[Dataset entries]

==*==

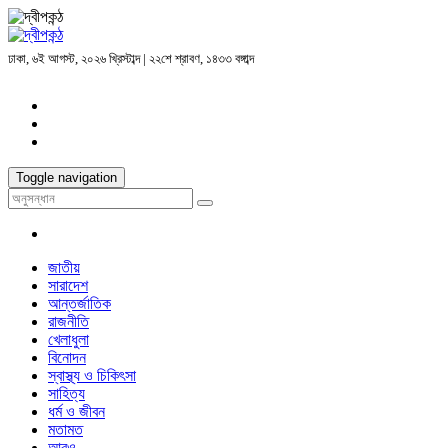
ঢাকা, ৬ই আগস্ট, ২০২৬ খ্রিস্টাব্দ | ২২শে শ্রাবণ, ১৪৩৩ বঙ্গাব্দ
Toggle navigation
জাতীয়
সারাদেশ
আন্তর্জাতিক
রাজনীতি
খেলাধুলা
বিনোদন
স্বাস্থ্য ও চিকিৎসা
সাহিত্য
ধর্ম ও জীবন
মতামত
আরও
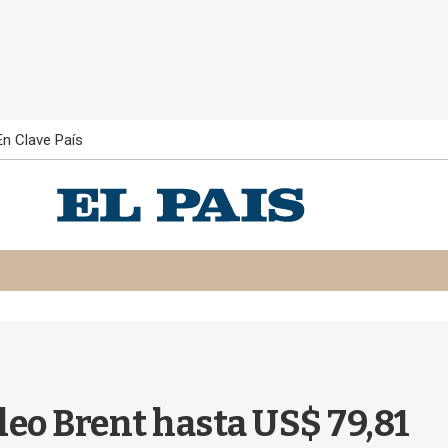
En Clave País
óleo Brent hasta US$ 79,81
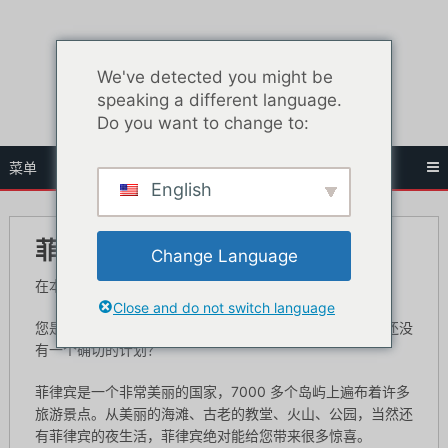
跳
至
内
We've detected you might be
容
speaking a different language.
Do you want to change to:
菜单
English
菲律宾的性爱场所
Change Language
在本指南中，您将找到菲律宾最佳的性爱场所。
Close and do not switch language
您是否一直计划在菲律宾度过一个优质而有趣的假期，但还没
有一个确切的计划？
菲律宾是一个非常美丽的国家，7000 多个岛屿上遍布着许多
旅游景点。从美丽的海滩、古老的教堂、火山、公园，当然还
有菲律宾的夜生活，菲律宾绝对能给您带来很多惊喜。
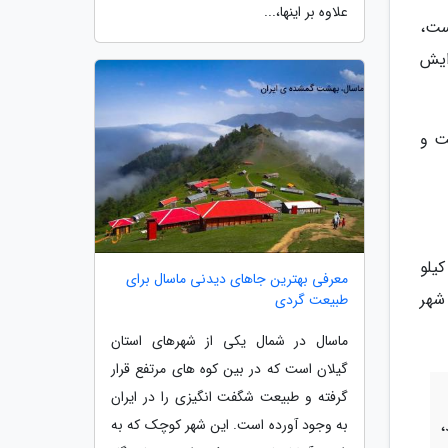
علاوه بر اینها،...
ست،
ایش
ت و
 مهرماه) قیمت هر کیلو
معرفی بهترین جاهای دیدنی ماسال برای
ای سطح شهر
طبیعت گردی
ماسال در شمال یکی از شهرهای استان
گیلان است که در بین کوه های مرتفع قرار
گرفته و طبیعت شگفت انگیزی را در ایران
،
به وجود آورده است. این شهر کوچک که به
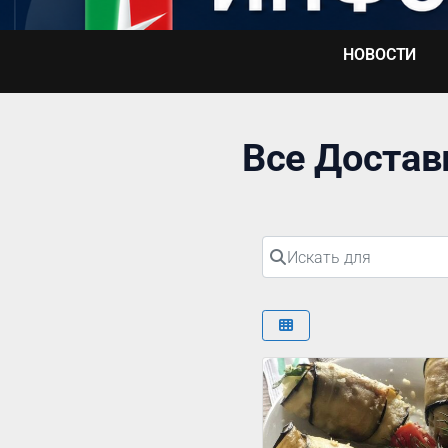
Перейти
к
НОВОСТИ
содержимому
Все Достав
Искать для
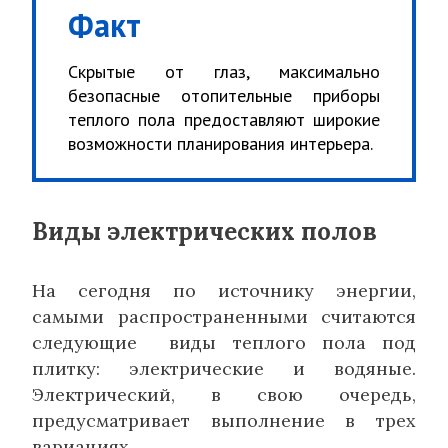
Факт
Скрытые от глаз, максимально
безопасные отопительные приборы
теплого пола предоставляют широкие
возможности планирования интерьера.
Виды электрических полов
На сегодня по источнику энергии,
самыми распространенными считаются
следующие виды теплого пола под
плитку: электрические и водяные.
Электрический, в свою очередь,
предусматривает выполнение в трех
вариациях.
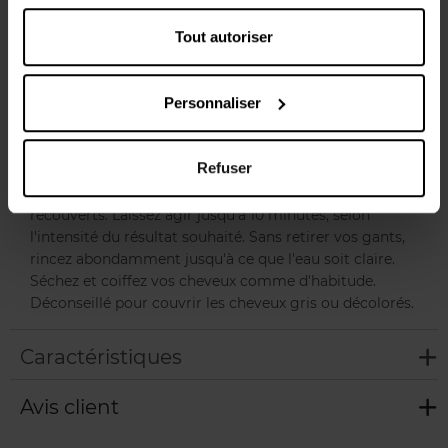
durable qui les fera resplendir comme jamais auparavant.
*Test auprès des consommateurs. **Test instrumental /
Tout autoriser
dommages superficiels. ***Test instrumental.
Personnaliser
Conseils d'utilisation
Appliquez sur cheveux propres et mouillés, en portant des
Refuser
gants. Massez délicatement la crème sur les cheveux, des
racines aux pointes, jusqu'à ce qu'ils soient entièrement
recouverts. Laissez agir jusqu'à 10 minutes, selon
l'intensité du résultat souhaité. Sans retirer vos gants,
rincez abondamment jusqu'à ce que l'eau soit claire.
Séchez et coiffez vos cheveux comme d'habitude.
Déconseillé pour couvrir les cheveux gris ou décolorés.
Caractéristiques
Avis client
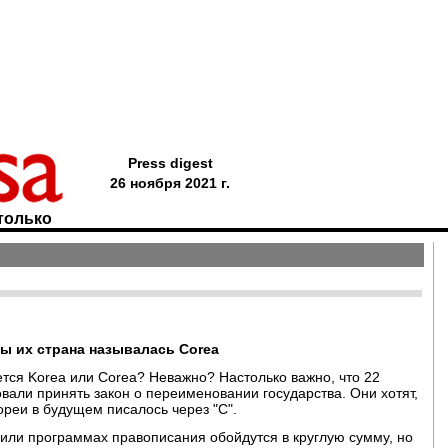
Press digest
26 ноября 2021 г.
только
ы их страна называлась Corea
ется Korea или Corea? Неважно? Настолько важно, что 22
али принять закон о переименовании государства. Они хотят,
ореи в будущем писалось через "C".
или программах правописания обойдутся в круглую сумму, но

==*==

What is being asked :: Leaving out every picture, repeat exactly the lines of the records from the start through the line that has "Tout autoriser".

Response to the exercise ::
ঢাকা, ৬ই আগস্ট, ২০২৬ খ্রিস্টাব্দ | ২২শে শ্রাবণ, ১৪৩৩ বঙ্গাব্দ
Toggle navigation
জাতীয়
সারাদেশ
আন্তর্জাতিক
রাজনীতি
খেলাধুলা
বিনোদন
স্বাস্থ্য ও চিকিৎসা
সাহিত্য
ধর্ম ও জীবন
মতামত
আরও
En Clave País
óleo Brent hasta US$ 79,81
跳
至
内
We've detected you might be
容
speaking a different language.
Do you want to change to:
菜单
English
菲律宾的性爱场所
Change Language
在本指南中，您将找到菲律宾最佳的性爱场所。
Close and do not switch language
您是否一直计划在菲律宾度过一个优质而有趣的假期，但还没
有一个确切的计划？
菲律宾是一个非常美丽的国家，7000 多个岛屿上遍布着许多
旅游景点。从美丽的海滩、古老的教堂、火山、公园，当然还
有菲律宾的夜生活，菲律宾绝对能给您带来很多惊喜。
علاوه بر اینها،...
ست،
ایش
ت و
 مهرماه) قیمت هر کیلو
معرفی بهترین جاهای دیدنی ماسال برای
ای سطح شهر
طبیعت گردی
ماسال در شمال یکی از شهرهای استان
گیلان است که در بین کوه های مرتفع قرار
گرفته و طبیعت شگفت انگیزی را در ایران
،
به وجود آورده است. این شهر کوچک که به
Перейти
к
НОВОСТИ
содержимому
Все Достав
Искать для
Факт
Скрытые от глаз, максимально
безопасные отопительные приборы
теплого пола предоставляют широкие
возможности планирования интерьера.
Виды электрических полов
На сегодня по источнику энергии,
самыми распространенными считаются
следующие виды теплого пола под
плитку: электрические и водяные.
Электрический, в свою очередь,
предусматривает выполнение в трех
вариациях.
durable qui les fera resplendir comme jamais auparavant.
*Test auprès des consommateurs. **Test instrumental /
Tout autoriser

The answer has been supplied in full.